The Irish vessel MV Saoirse, which was sabotaged before it could sail to Gaza.

The Irish vessel MV Saoirse, which was sabotaged before it could sail to Gaza.

Speaking with The Irish Emigrant from Turkey, Former Irish rugby international Trevor Hogan expressed outrage last week as it emerged that the MV Saoirse, the Irish boat set to attempt to break the siege of Gaza as part of Freedom Flotilla II, had been sabotaged by perpetrators unknown and lay stranded in the Turkish port of Gocek.

The wholly Irish-owned vessel was purchased for 70,000 euro after a massive fundraising drive throughout the country, but with damage which will cost upwards of 30,000 euro to repair, it will now not take part in the flotilla. Unbowed however, Hogan and six other Irish activists including Dr. Fintan Lane, the group’s coordinator, have secured seats on an Italian vessel.

“We’re more resolved and determined now than ever,” said Nenagh, Co. Tipperary man Hogan (31), who was capped three times for Ireland and made over 100 appearances for both Munster and Leinster in a glittering career. “We’re going to sail, represent the Irish people, and complete what we set out to do initially.”

With upset apparent in his voice, Hogan touched on widespread speculation that the ship had been sabotaged by Israel. An official at the Israeli embassy in Dublin denied this, saying Israel was, “not connected to it in any way.”

Hogan, like many others, is not convinced.

“You don’t need to be Sherlock Holmes to figure out who’s behind it,” he said. “Of course Israel would deny it; that’s nothing new. The exact same thing was done to the Swedish boat [the Juliano]. Luckily, the problem was discovered during a test run, because this damage was not designed to stop us leaving port, it was designed to sink us at sea, resulting in loss of life.”

It is understood the sabotage method used was the removal of a chunk of metal from the ship’s propeller shaft. As the engine picked up speed, experts say the chunk would have developed into a larger crack, eventually snapping the shaft and flooding the boat.

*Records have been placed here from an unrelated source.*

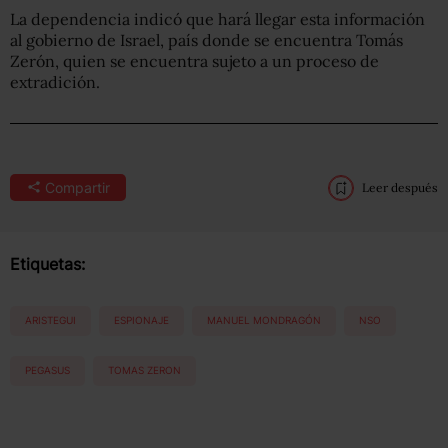
La dependencia indicó que hará llegar esta información
al gobierno de Israel, país donde se encuentra Tomás
Zerón, quien se encuentra sujeto a un proceso de
extradición.
Compartir
Leer después
Etiquetas:
ARISTEGUI
ESPIONAJE
MANUEL MONDRAGÓN
NSO
PEGASUS
TOMAS ZERON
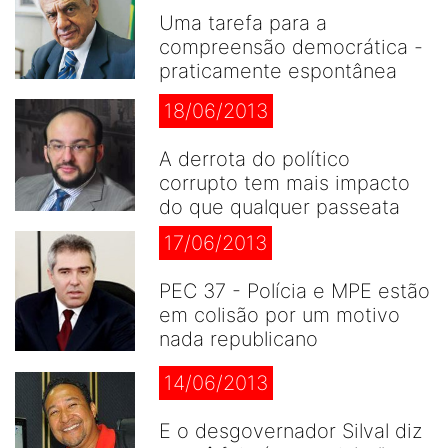
Uma tarefa para a
compreensão democrática -
praticamente espontânea
18/06/2013
A derrota do político
corrupto tem mais impacto
do que qualquer passeata
17/06/2013
PEC 37 - Polícia e MPE estão
em colisão por um motivo
nada republicano
14/06/2013
E o desgovernador Silval diz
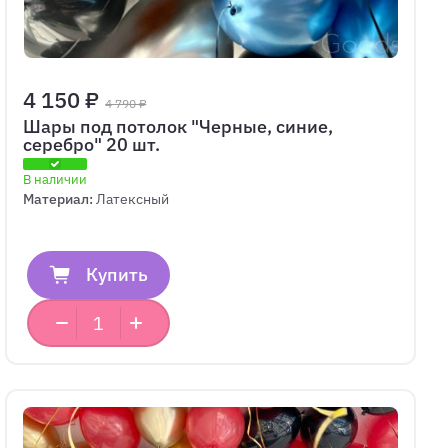
4 150 ₽
4 790 ₽
Шары под потолок "Черные, синие,
серебро" 20 шт.
В наличии
Материал:
Латексный
Купить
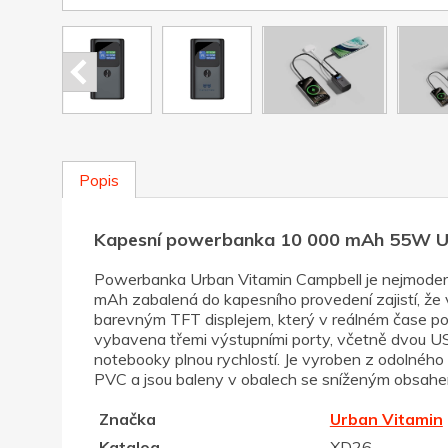
Popis
Kapesní powerbanka 10 000 mAh 55W U
Powerbanka Urban Vitamin Campbell je nejmoderně
mAh zabalená do kapesního provedení zajistí, že 
barevným TFT displejem, který v reálném čase posk
vybavena třemi výstupními porty, včetně dvou US
notebooky plnou rychlostí. Je vyroben z odolného h
PVC a jsou baleny v obalech se sníženým obsahem 
Značka
Urban Vitamin
Katalog
XD26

“This just shows you what you’re up against,” Hogan said. “It’s hard to protect the boats when you’re facing divers with cutting equipment or whatever, working at all hours of the night.”

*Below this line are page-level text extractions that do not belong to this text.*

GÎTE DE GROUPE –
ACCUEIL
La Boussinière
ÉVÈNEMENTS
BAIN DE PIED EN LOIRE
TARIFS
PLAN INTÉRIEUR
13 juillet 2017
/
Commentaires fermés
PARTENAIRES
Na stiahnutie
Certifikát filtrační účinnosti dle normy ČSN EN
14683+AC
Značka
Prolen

Tánaiste and Minister for Foreign Affairs Eamonn Gilmore, meanwhile, expressed concern about any possible sabotage.

“That is something I think that is going to have to be investigated initially by the Turkish authorities and I will take a very serious view of it if turns out that there was sabotage of that vessel.” he said.

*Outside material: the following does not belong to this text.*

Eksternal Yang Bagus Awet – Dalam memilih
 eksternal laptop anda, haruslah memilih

Freedom Flotilla II, which still hopes to sail nine vessels over the coming days from undisclosed locations, comes a year after Israeli commandos stormed the first Freedom Flotilla, leaving nine peace activists dead on the deck of the Turkish vessel Mavi Marmara. The activists were accused by Israeli officials of attacking the commandos, but all involved have vehemently denied this, insisting they were acting in self defense.

After Hamas won Palestinian legislative elections in January 2006 and took full control of Gaza in 2007, Israel, aided by Egypt, massively scaled down imports and exports in and out of the strip, where 1.5 million Palestinian inhabitants live in what is often described as an “open-air prison”.

The outcry after the killings brought about a slight ease in the siege, but bars on goods such as building materials, which Israel claims may be used to make weapons, remain in place. Though the Rafah crossing with Egypt has been reopened with restrictions, the situation remains dire, with the number of people living on less than $1 a day tripling since 2006 to almost 300,000.